26 March 2009
Click here for a story from NPR’s “All Things Considered” about Digital Rights Management (DRM) issues in the e-book industry.
The question is whether DRM protects authors and publishers, or if it limits potential audiences. In the music industry, some argue, laxness about DRM is what crippled record companies and kept artists from making money. Others argue that the more widely and easily available an artist’s work, the more likely the word will spread and sales will increase.
Everything topsy turvy, the commerce of books in flux.
23 March 2009
My dear editor Alexis Gargagliano is featured in a “Q&A With Four Young Editors” article in the March/April issue of Poets & Writers Magazine.
On the topic of self-promotion, Alexis says this:
I think there’s a stigma that it’s a negative thing. It’s really an extension of that deep involvement we were talking about earlier [in the conversation]. It’s about being really passionate about your book. It’s a way to figure out how to make the world of your book bigger, and to give other people access to it. I think it’s helpful if authors can wrap their heads around looking at it from a different perspective. I have a lot of authors who are afraid to go out there. They think it’s about them.
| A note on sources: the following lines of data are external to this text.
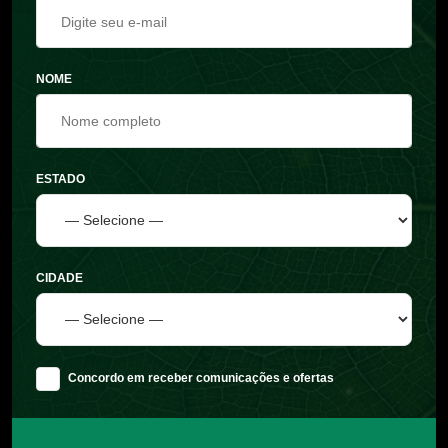
NOME
ESTADO
CIDADE
Concordo em receber comunicações e ofertas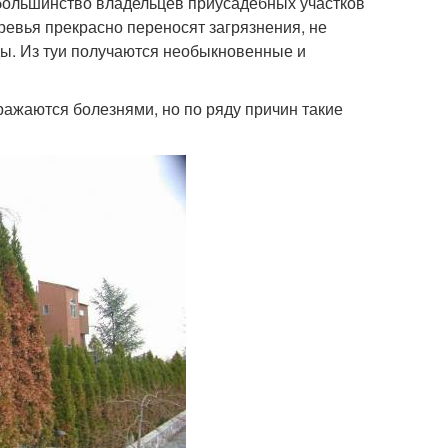
 большинство владельцев приусадебных участков
ревья прекрасно переносят загрязнения, не
ы. Из туи получаются необыкновенные и
ражаются болезнями, но по ряду причин такие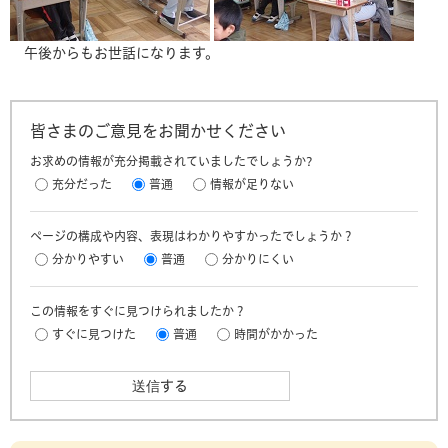
午後からもお世話になります。
皆さまのご意見をお聞かせください
お求めの情報が充分掲載されていましたでしょうか?
充分だった
普通
情報が足りない
ページの構成や内容、表現はわかりやすかったでしょうか？
分かりやすい
普通
分かりにくい
この情報をすぐに見つけられましたか？
すぐに見つけた
普通
時間がかかった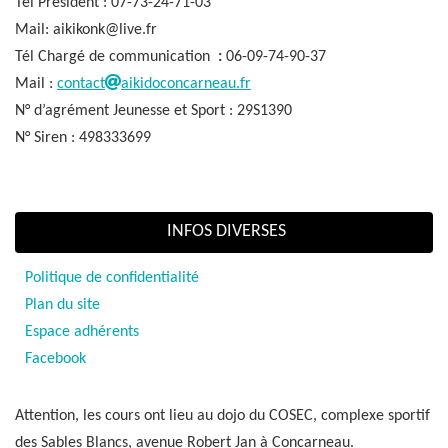
Tél Président : 07-73-24-71-03
Mail: aikikonk@live.fr
Tél Chargé de communication
:
06-09-74-90-37
Mail :
contact
aikidoconcarneau.fr
N° d’agrément Jeunesse et Sport : 29S1390
N° Siren : 498333699
INFOS DIVERSES
Politique de confidentialité
Plan du site
Espace adhérents
Facebook
Attention, les cours ont lieu au dojo du COSEC, complexe sportif
des Sables Blancs, avenue Robert Jan à Concarneau.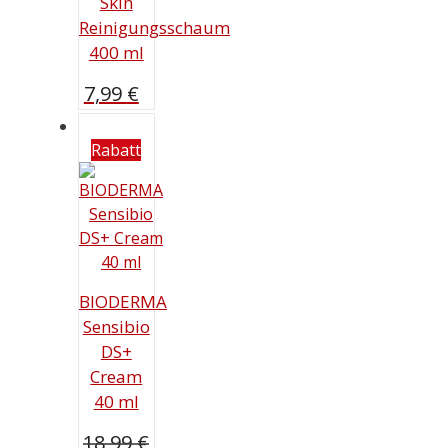
Skin
Reinigungsschaum
400 ml
7,99
€
Rabatt
BIODERMA
Sensibio
DS+
Cream
40 ml
18,99
€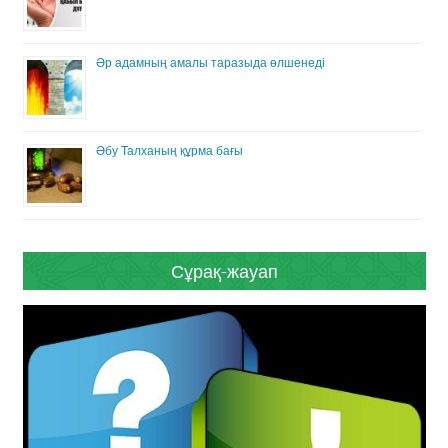
Әр адамның амалы таразыда өлшенеді
Әбу Талханың құрма бағы
Сұрақ-жауап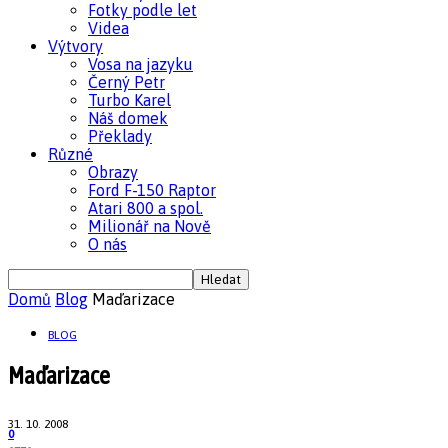
Fotky podle let
Videa
Výtvory
Vosa na jazyku
Černý Petr
Turbo Karel
Náš domek
Překlady
Různé
Obrazy
Ford F-150 Raptor
Atari 800 a spol.
Milionář na Nově
O nás
Domů
Blog
Maďarizace
BLOG
Maďarizace
31. 10. 2008
0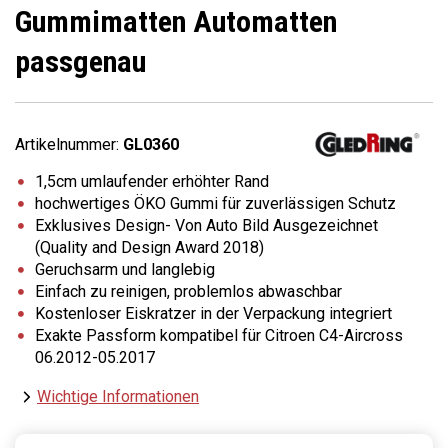
Gummimatten Automatten
passgenau
Artikelnummer:
GL0360
1,5cm umlaufender erhöhter Rand
hochwertiges ÖKO Gummi für zuverlässigen Schutz
Exklusives Design- Von Auto Bild Ausgezeichnet
(Quality and Design Award 2018)
Geruchsarm und langlebig
Einfach zu reinigen, problemlos abwaschbar
Kostenloser Eiskratzer in der Verpackung integriert
Exakte Passform kompatibel für Citroen C4-Aircross
06.2012-05.2017
Wichtige Informationen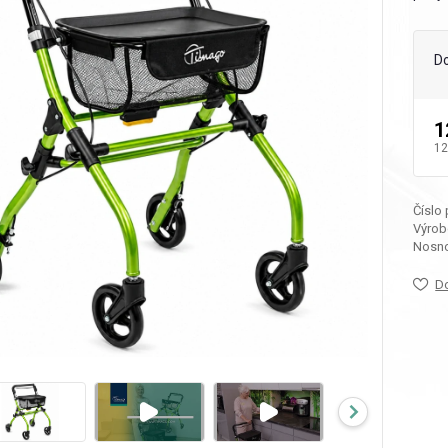
D
1
12
Číslo
Výrob
Nosno
D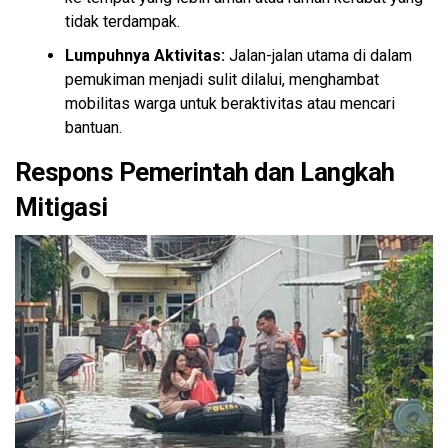
tidak terdampak.
Lumpuhnya Aktivitas:
Jalan-jalan utama di dalam
pemukiman menjadi sulit dilalui, menghambat
mobilitas warga untuk beraktivitas atau mencari
bantuan.
​Respons Pemerintah dan Langkah
Mitigasi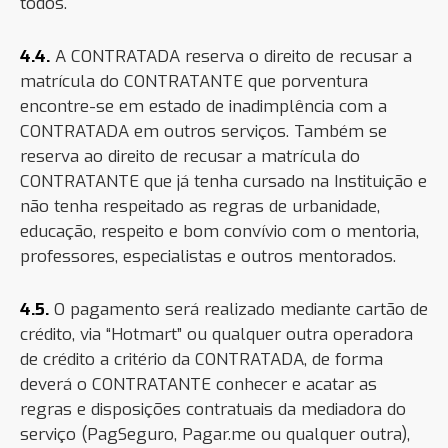
todos.
4.4.
A CONTRATADA reserva o direito de recusar a
matrícula do CONTRATANTE que porventura
encontre-se em estado de inadimplência com a
CONTRATADA em outros serviços. Também se
reserva ao direito de recusar a matrícula do
CONTRATANTE que já tenha cursado na Instituição e
não tenha respeitado as regras de urbanidade,
educação, respeito e bom convívio com o mentoria,
professores, especialistas e outros mentorados.
4.5.
O pagamento será realizado mediante cartão de
crédito, via “Hotmart” ou qualquer outra operadora
de crédito a critério da CONTRATADA, de forma
deverá o CONTRATANTE conhecer e acatar as
regras e disposições contratuais da mediadora do
serviço (PagSeguro, Pagar.me ou qualquer outra),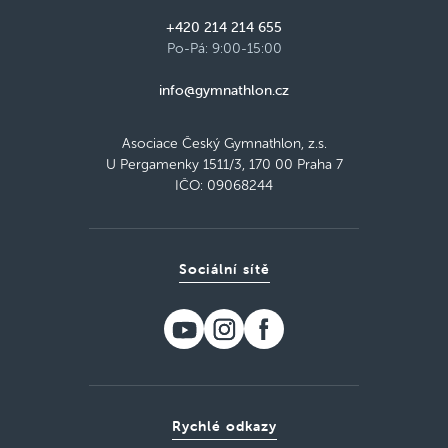
+420 214 214 655
Po-Pá: 9:00-15:00
info@gymnathlon.cz
Asociace Český Gymnathlon, z.s.
U Pergamenky 1511/3, 170 00 Praha 7
IČO: 09068244
Sociální sítě
Rychlé odkazy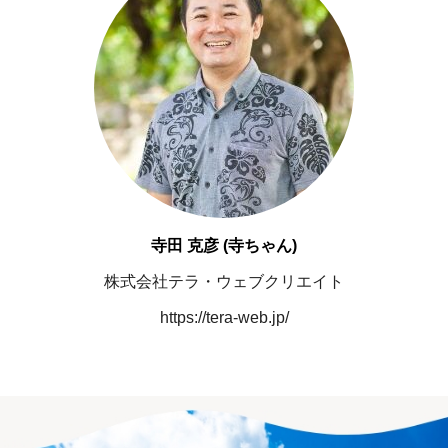
寺田 克彦 (寺ちゃん)
株式会社テラ・ウェブクリエイト
https://tera-web.jp/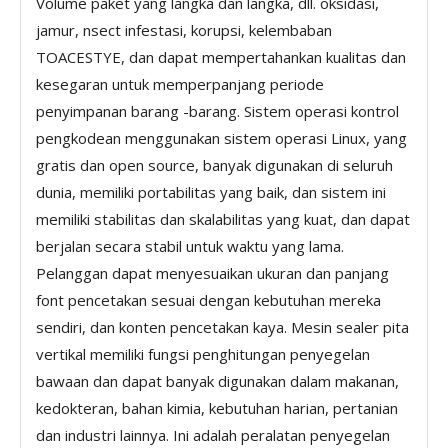
Volume paket yang langka dan langka, dll. oksidasi,
jamur, nsect infestasi, korupsi, kelembaban
TOACESTYE, dan dapat mempertahankan kualitas dan
kesegaran untuk memperpanjang periode
penyimpanan barang -barang. Sistem operasi kontrol
pengkodean menggunakan sistem operasi Linux, yang
gratis dan open source, banyak digunakan di seluruh
dunia, memiliki portabilitas yang baik, dan sistem ini
memiliki stabilitas dan skalabilitas yang kuat, dan dapat
berjalan secara stabil untuk waktu yang lama.
Pelanggan dapat menyesuaikan ukuran dan panjang
font pencetakan sesuai dengan kebutuhan mereka
sendiri, dan konten pencetakan kaya. Mesin sealer pita
vertikal memiliki fungsi penghitungan penyegelan
bawaan dan dapat banyak digunakan dalam makanan,
kedokteran, bahan kimia, kebutuhan harian, pertanian
dan industri lainnya. Ini adalah peralatan penyegelan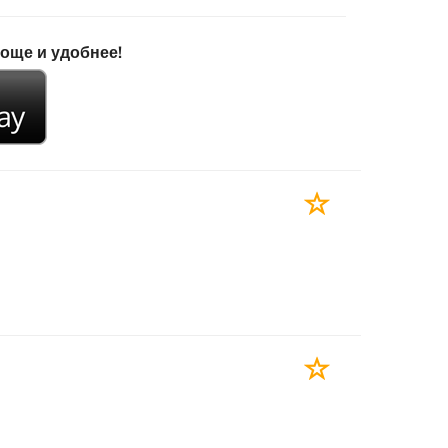
роще и удобнее!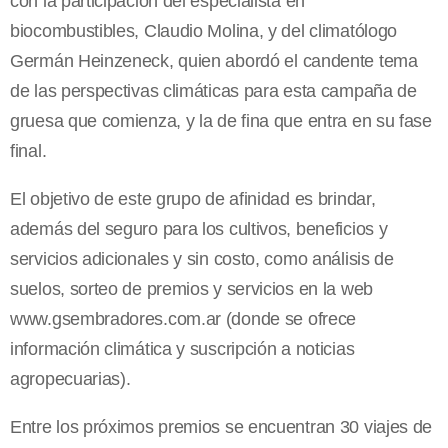
con la participación del especialista en
biocombustibles, Claudio Molina, y del climatólogo
Germán Heinzeneck, quien abordó el candente tema
de las perspectivas climáticas para esta campaña de
gruesa que comienza, y la de fina que entra en su fase
final.
El objetivo de este grupo de afinidad es brindar,
además del seguro para los cultivos, beneficios y
servicios adicionales y sin costo, como análisis de
suelos, sorteo de premios y servicios en la web
www.gsembradores.com.ar (donde se ofrece
información climática y suscripción a noticias
agropecuarias).
Entre los próximos premios se encuentran 30 viajes de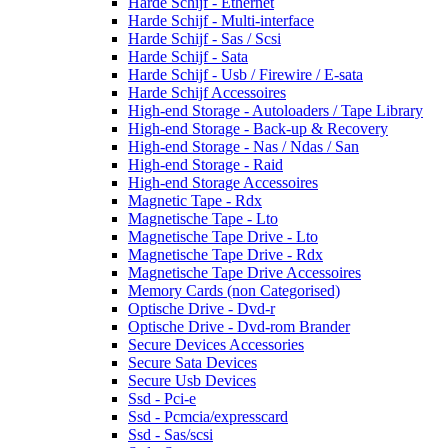
Harde Schijf - Ethernet
Harde Schijf - Multi-interface
Harde Schijf - Sas / Scsi
Harde Schijf - Sata
Harde Schijf - Usb / Firewire / E-sata
Harde Schijf Accessoires
High-end Storage - Autoloaders / Tape Library
High-end Storage - Back-up & Recovery
High-end Storage - Nas / Ndas / San
High-end Storage - Raid
High-end Storage Accessoires
Magnetic Tape - Rdx
Magnetische Tape - Lto
Magnetische Tape Drive - Lto
Magnetische Tape Drive - Rdx
Magnetische Tape Drive Accessoires
Memory Cards (non Categorised)
Optische Drive - Dvd-r
Optische Drive - Dvd-rom Brander
Secure Devices Accessories
Secure Sata Devices
Secure Usb Devices
Ssd - Pci-e
Ssd - Pcmcia/expresscard
Ssd - Sas/scsi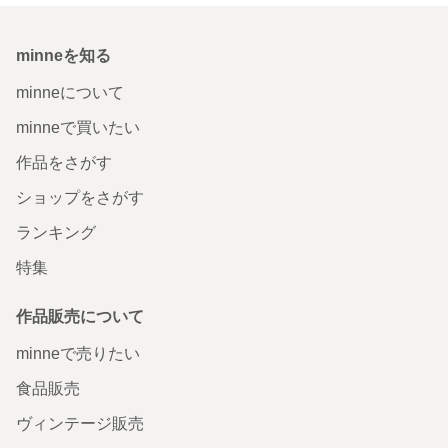
minneを知る
minneについて
minneで買いたい
作品をさがす
ショップをさがす
ランキング
特集
作品販売について
minneで売りたい
食品販売
ヴィンテージ販売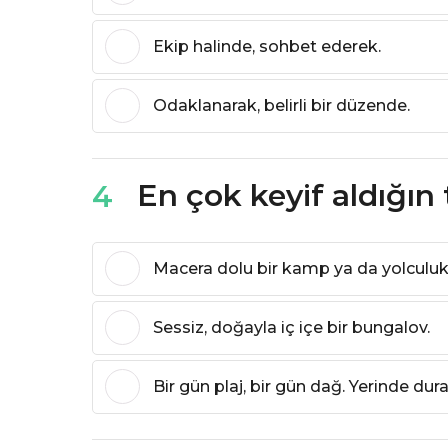
Ekip halinde, sohbet ederek.
Odaklanarak, belirli bir düzende.
En çok keyif aldığın 
4
Macera dolu bir kamp ya da yolculu
Sessiz, doğayla iç içe bir bungalov.
Bir gün plaj, bir gün dağ. Yerinde d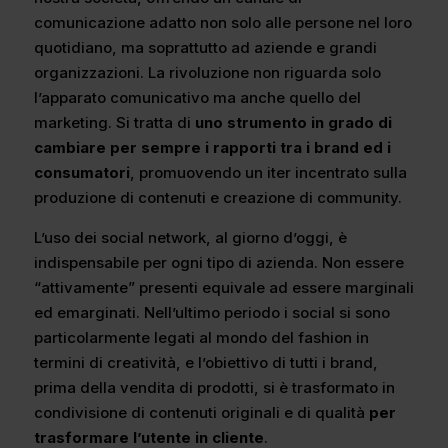
comunicazione adatto non solo alle persone nel loro
quotidiano, ma soprattutto ad aziende e grandi
organizzazioni. La rivoluzione non riguarda solo
l’apparato comunicativo ma anche quello del
marketing. Si tratta di
uno strumento in grado di
cambiare per sempre i rapporti tra i brand ed i
consumatori
, promuovendo un iter incentrato sulla
produzione di contenuti e creazione di community.
L’uso dei social network, al giorno d’oggi, è
indispensabile per ogni tipo di azienda. Non essere
“attivamente” presenti equivale ad essere marginali
ed emarginati. Nell’ultimo periodo i social si sono
particolarmente legati al mondo del fashion in
termini di creatività, e l’obiettivo di tutti i brand,
prima della vendita di prodotti, si è trasformato in
condivisione di contenuti originali e di qualità
per
trasformare l’utente in cliente
.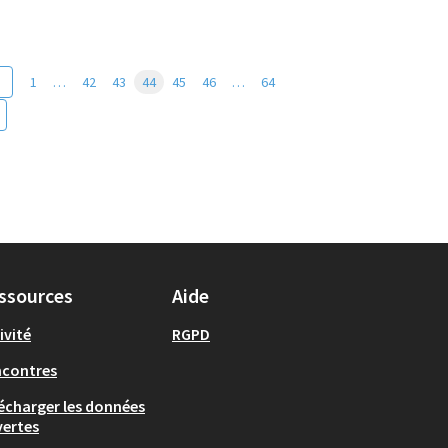
1
…
42
43
44
45
46
…
64
ssources
Aide
ivité
RGPD
ncontres
écharger les données
ertes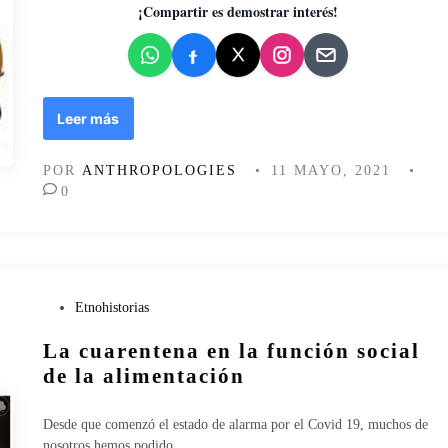
d
¡Compartir es demostrar interés!
o
e
n
O
Leer más
b
e
POR
ANTHROPOLOGIES
•
11 MAYO, 2021
•
s
0
i
d
a
d
i
n
P
Etnohistorias
f
u
La cuarentena en la función social
a
b
n
l
de la alimentación
t
i
i
c
Desde que comenzó el estado de alarma por el Covid 19, muchos de
l
a
nosotros hemos podido…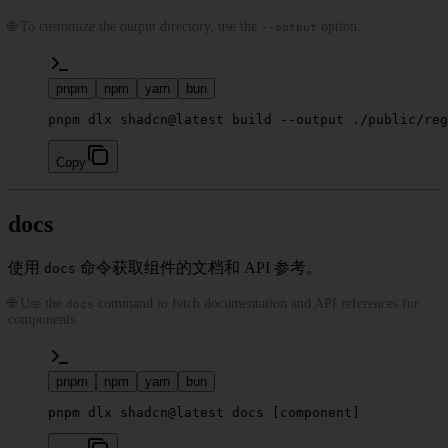
🌐 To customize the output directory, use the
option.
--output
pnpm
npm
yarn
bun
pnpm dlx shadcn@latest build --output ./public/reg
Copy
docs
使用
命令获取组件的文档和 API 参考。
docs
🌐 Use the
command to fetch documentation and API references for
docs
components.
pnpm
npm
yarn
bun
pnpm dlx shadcn@latest docs [component]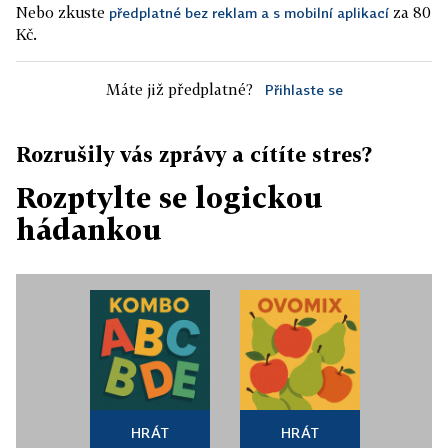
Nebo zkuste
za 80
předplatné bez reklam a s mobilní aplikací
Kč.
Máte již předplatné?
Přihlaste se
Rozrušily vás zprávy a cítíte stres?
Rozptylte se logickou
hádankou
HRÁT
HRÁT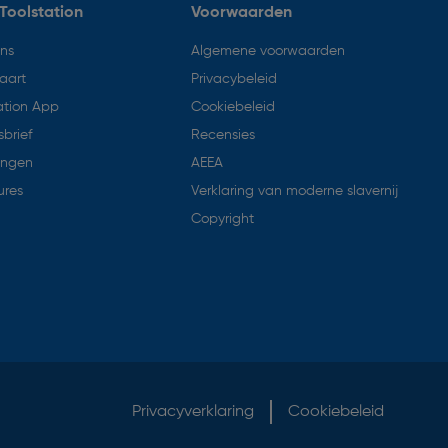
Toolstation
Voorwaarden
ons
Algemene voorwaarden
aart
Privacybeleid
ation App
Cookiebeleid
brief
Recensies
ingen
AEEA
ures
Verklaring van moderne slavernij
Copyright
Privacyverklaring
Cookiebeleid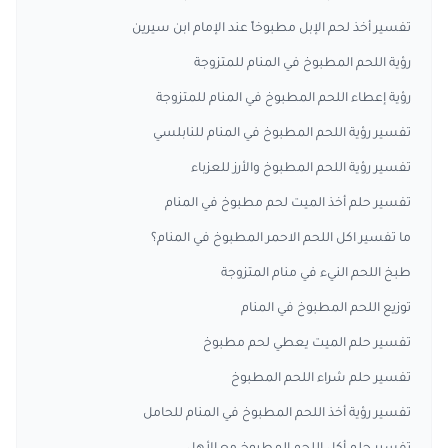
تفسير أخذ لحم الإبل مطبوخاً عند الإمام ابن سيرين
رؤية اللحم المطبوخ في المنام للمتزوجة
رؤية إعطاء اللحم المطبوخ في المنام للمتزوجة
تفسير رؤية اللحم المطبوخ في المنام للنابلسي
تفسير رؤية اللحم المطبوخ والأرز للعزباء
تفسير حلم أخذ الميت لحم مطبوخ في المنام
ما تفسير اكل اللحم الاحمر المطبوخ في المنام؟
طبخ اللحم النيء في منام المتزوجة
توزيع اللحم المطبوخ في المنام
تفسير حلم الميت يعطي لحم مطبوخ
تفسير حلم شراء اللحم المطبوخ
تفسير رؤية أخذ اللحم المطبوخ في المنام للحامل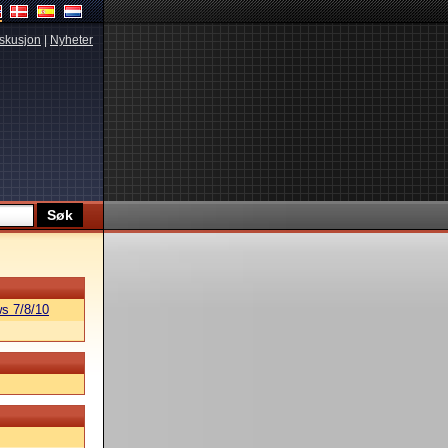
skusjon
|
Nyheter
s 7/8/10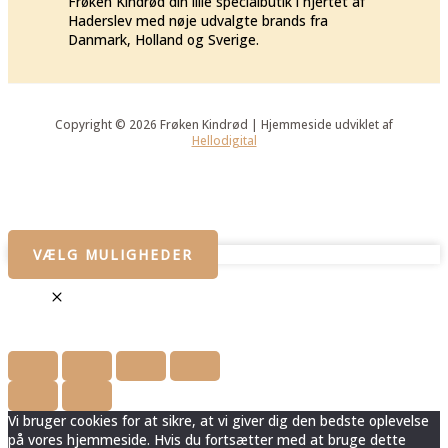
Frøken Kindrød din lille specialbutik i hjertet af
Haderslev med nøje udvalgte brands fra
Danmark, Holland og Sverige.
Copyright © 2026 Frøken Kindrød | Hjemmeside udviklet af
Hellodigital
VÆLG MULIGHEDER
Vi bruger cookies for at sikre, at vi giver dig den bedste oplevelse
på vores hjemmeside. Hvis du fortsætter med at bruge dette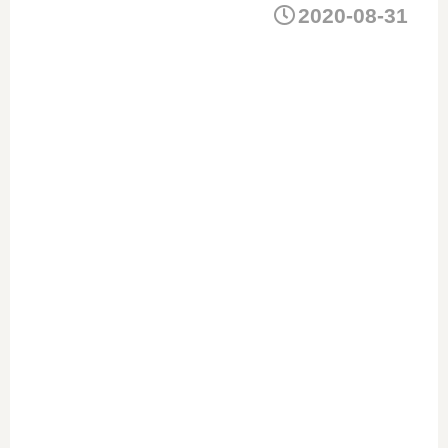
2020-08-31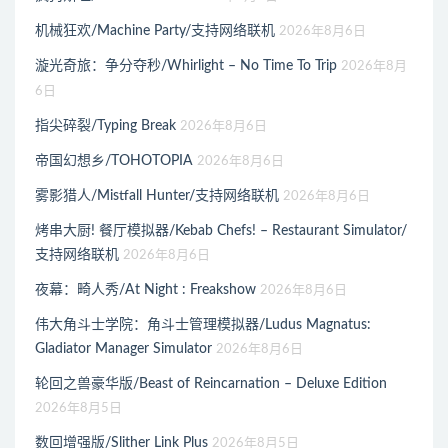
机械狂欢/Machine Party/支持网络联机
2026年8月6日
漩光奇旅：争分夺秒/Whirlight – No Time To Trip
2026年8月
6日
指尖碎裂/Typing Break
2026年8月6日
帝国幻想乡/TOHOTOPIA
2026年8月6日
雾影猎人/Mistfall Hunter/支持网络联机
2026年8月6日
烤串大厨! 餐厅模拟器/Kebab Chefs! – Restaurant Simulator/
支持网络联机
2026年8月6日
夜幕：畸人秀/At Night : Freakshow
2026年8月6日
伟大角斗士学院：角斗士管理模拟器/Ludus Magnatus:
Gladiator Manager Simulator
2026年8月6日
轮回之兽豪华版/Beast of Reincarnation – Deluxe Edition
2026年8月5日
数回增强版/Slither Link Plus
2026年8月5日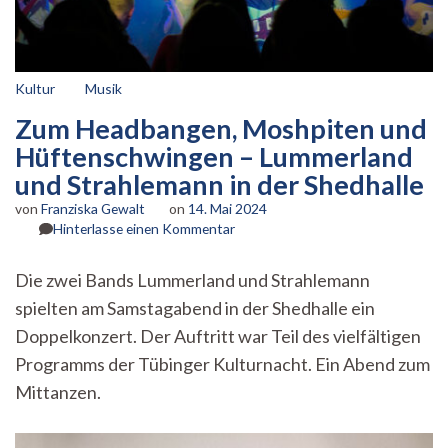
Kultur
Musik
Zum Headbangen, Moshpiten und
Hüftenschwingen – Lummerland
und Strahlemann in der Shedhalle
von
Franziska Gewalt
on
14. Mai 2024
zu
Hinterlasse einen Kommentar
Zum
Headbangen,
Die zwei Bands Lummerland und Strahlemann
Moshpiten
spielten am Samstagabend in der Shedhalle ein
und
Hüftenschwingen
Doppelkonzert. Der Auftritt war Teil des vielfältigen
–
Programms der Tübinger Kulturnacht. Ein Abend zum
Lummerland
und
Mittanzen.
Strahlemann
in
der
It’s actually about the book. It’s about the writing. It’s not about you personally.
Get yourself out of the way, so that the book can have a life, she seems to be saying. Maybe analogous to parents and their budding teenagers. Except in this case, getting out of the way means that the writer must actually get more involved. Wyatt Mason has it right — a weird little business, indeed.
20 March 20009
In approaching a few writers to read the manuscript of Long For This World and possibly provide blurbs, I’ve been surprised by a more-than-once response, which goes something like: I’d be happy to read it, but you should know that I will only blurb it if I absolutely love it.
My first (inner) response is, Well, of course; why would you praise something falsely? Followed by Hmm, I suppose that response implies that it is not uncommon for writers to praise work falsely.
“Falsely” is too strong. The common practice, I believe, is for writers to praise what they love about the work of writers in whom they believe. In other words, the commitment is personal, rather than work-specific.
Wyatt Mason of Harper’s writes this week in his blog about the role of friendship in the making of literary careers. Quoting T.S. Eliot in a letter to the benefactor John Quinn:
I am sorry to say that I have found it uphill and exasperating work trying to impose [James] Joyce on such “intellectual” people, or people whose opinion carries weight as I know, in London. He is far from being accepted, yet. I only know two or three people, besides my wife and myself, who are really carried away by him.
Mason goes on to comment:
Quality is the key to any serious literary endurance, yes, but friendship is underrated as a critical tool. Anyone can write a blurb extolling, adverbially, the “fearlessly brilliant” and “daringly brave” (?) qualities of some someone’s latest something. But not everyone will write and circulate defenses of under-known works and undervalued artists, try to raise cash for the strapped genius, advocate in public and push in private for the virtues of the great but obscure… We forget, now and again, in the careerist whirl of the weird little business that is made of writing, how much altruism there is among those who do this sort of work.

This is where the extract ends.